Family members of the 9/11 victims and other ones affected have long sought US government documents related to whether Saudi Arabia aided or financed any of the 19 people associated with al-Qaeda. They have even sued Saudi Arabia for billions of dollars.

When will we know all the information? According to journalist Julian Borger reporting from Washington, an FBI electronic communication dated April 4, 2016 will be released by 11 September. The families’ lawyers believe it is a 16-page summary of the Operation Encore findings, but the contents have not been disclosed as of yet.

Within two months of the current executive order, the FBI and other agencies will have to release “all other records that previously were withheld as classified, in full or in part, during discovery”, as well as another FBI electronic communication closing Operation Encore.

Within four months, the government will declassify “all interview reports, analytical documents, documents reporting investigative findings, or other substantive records” from the FBI’s original investigation where there is any relevance to Operation Encore.

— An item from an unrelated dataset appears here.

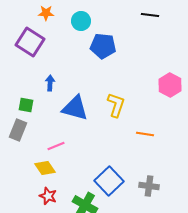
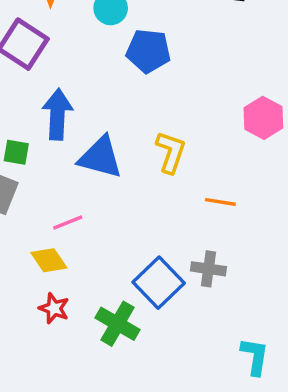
blue arrow: (50, 83) -> (57, 114), size x1.8
gray cross: (149, 186) -> (208, 269), moved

Within six months, the government must release anything relevant from any other investigation which concerns the hijackers and any “relationship with a foreign government.” In the end, the full record should be disclosed, “except when the strongest possible reasons counsel otherwise”, states the order.

Therefore, information will be declassified in a tailored way and when the public interest outweighs any damage to national security. Additionally, the executive order says, that information should not “remain classified in order to conceal violations of law, inefficiency, or administrative error or to prevent embarrassment to a person, organization, or agency.”

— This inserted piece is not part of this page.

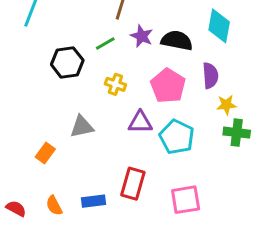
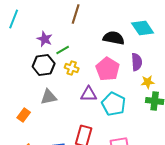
cyan diamond: (219, 26) -> (143, 28), turned -45
purple star: (142, 36) -> (45, 39), moved
green line: (105, 43) -> (63, 50), moved
black hexagon: (67, 62) -> (44, 65), moved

Saudi Arabia’s involvement

It has been speculated that Saudi Arabia could have been directly involved in Al-Qaeda operatives and in its plan to crash three commercial jet planes into the twin towers of New York’s World Trade Center and the Pentagon outside Washington, DC.

Fifteen of the 19 hijackers were from Saudi Arabia, but a US government commission found no evidence that Saudi Arabia directly funded al-Qaeda. While the 9/11 Commission report found that Saudi Arabia had been a “problematic ally”, particularly when it came to sharing intelligence, the investigation found no evidence implicating Saudi leaders or the government.

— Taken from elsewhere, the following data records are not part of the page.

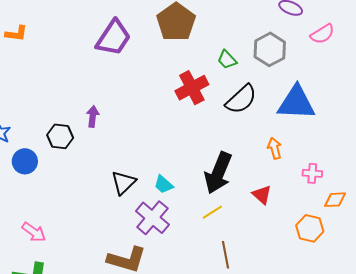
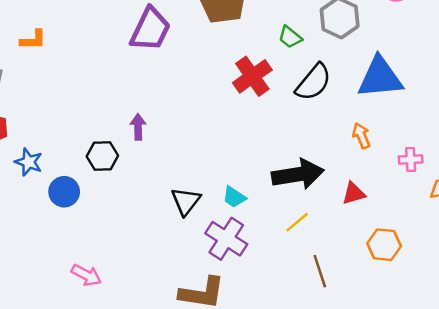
black arrow: (218, 173) -> (298, 174), turned -114
red triangle: (262, 195) -> (354, 193), turned -50
orange hexagon: (310, 228) -> (384, 245), moved

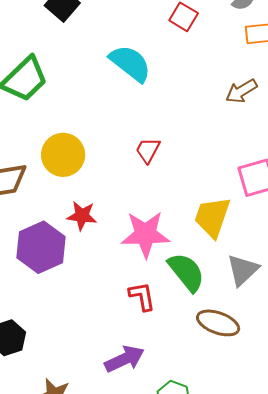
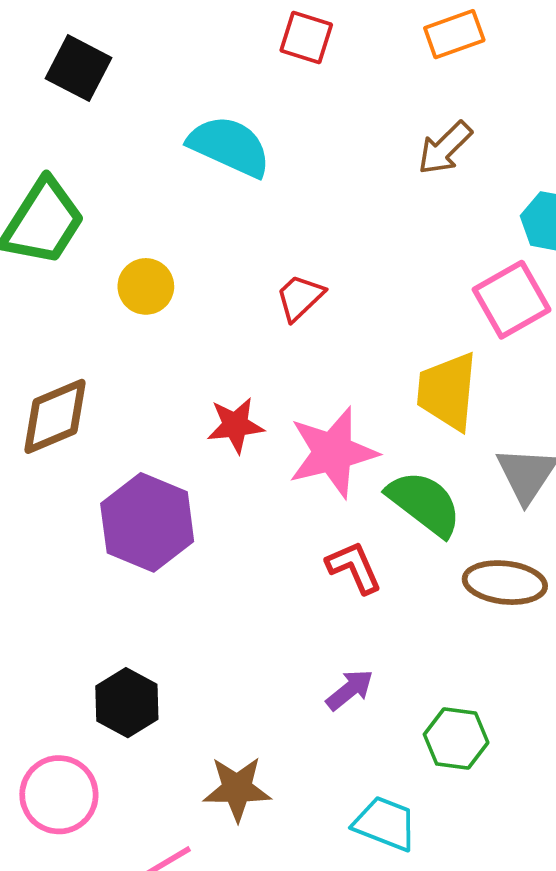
red trapezoid: (148, 150) -> (300, 297), turned 32
yellow circle: (63, 155) -> (146, 286), moved, size x0.7
red star: (82, 216) -> (235, 425), moved
purple arrow: (125, 359) -> (350, 690), size x0.7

However, “this conclusion does not exclude the likelihood that charities with significant Saudi government sponsorship diverted funds to al-Qaida,” the report claimed.

The Saudi government has denied any connection to the attacks. Nevertheless, in 2016 the declassification of the final chapter of the congressional report on the attacks suggested at least that two people who assisted the hijackers may have been Saudi intelligence officers.

In 2017 former FBI Special Agent Stephen Moore, who oversaw the Los Angeles Task Force Team for PENTTBOM (the FBI’s investigation of the 9/11 attacks) confirmed that “diplomatic and intelligence personnel of the Kingdom of Saudi Arabia knowingly provided material support to the two 9/11 hijackers and facilitated the 9/11 plot.”

We still do not know what kind of new information these documents could unveil. Some are saying that they will not reveal anything shockingly unexpected. Nonetheless, the Biden administration has taken a step forward when taking this decision, since previous administrations have declined to declassify supporting documents. Trump went as far as invoking the state secrets privilege in 2019 to justify keeping documents classified.